Introduction

Reconnoiter is a monitoring and trend analysis system designed to cope with large architectures (thousands of machines and hundreds of thousands of metrics).

Heavy focus is placed on decoupling the various components of the system to allow for disjoint evolution of each component as issues arise or new requirements are identified. Resource monitoring, metric aggregation, metric analysis and visualization are all cleanly separated.

The monitor, noitd, is written in C and designed to support highly concurrent and rapid checks with an expected capability of monitoring 100,000 services per minute (6 million checks per hour.) While it is hard to make writing checks "easy" in this high-performance environment, efforts have been made to ensure that custom check scripting does not require the expertise of writing highly-concurrent, event-driven C code. Instead, glue is provided via scripting languages such as Lua that attempt to handle aspects of this high-concurrency environment transparently. As with any high-performance system, you can easily introduce non-performant code and jeopardize performance system-wide.

The aggregator, stratcond, is also written in C and responsible for the simple task of securely gathering data from all of the distributed noitd instances and transforming them into the data storage facility (currently PostgreSQL).
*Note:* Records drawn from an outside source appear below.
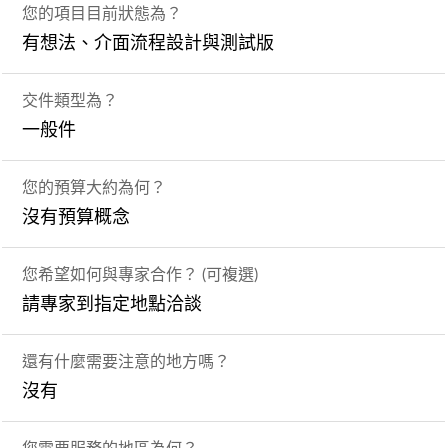
您的項目目前狀態為？
有想法、介面流程設計與測試版
交件類型為？
一般件
您的預算大約為何？
沒有預算概念
您希望如何與專家合作？ (可複選)
請專家到指定地點洽談
還有什麼需要注意的地方嗎？
沒有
The data storage facility (PostgreSQL) holds all information about individual checks, their statuses and the individual metrics associated with them. Automatic processes are in place that summarize the numeric metrics into windowed averages for expedient graphing at a variety of time window resolutions (hour, day, month, year, etc.).

The visualization interface (reconnoiter) draws from the data store to visualize collected metrics and assist with monitoring, trending and other visual analyses. The visualization system is written in PHP.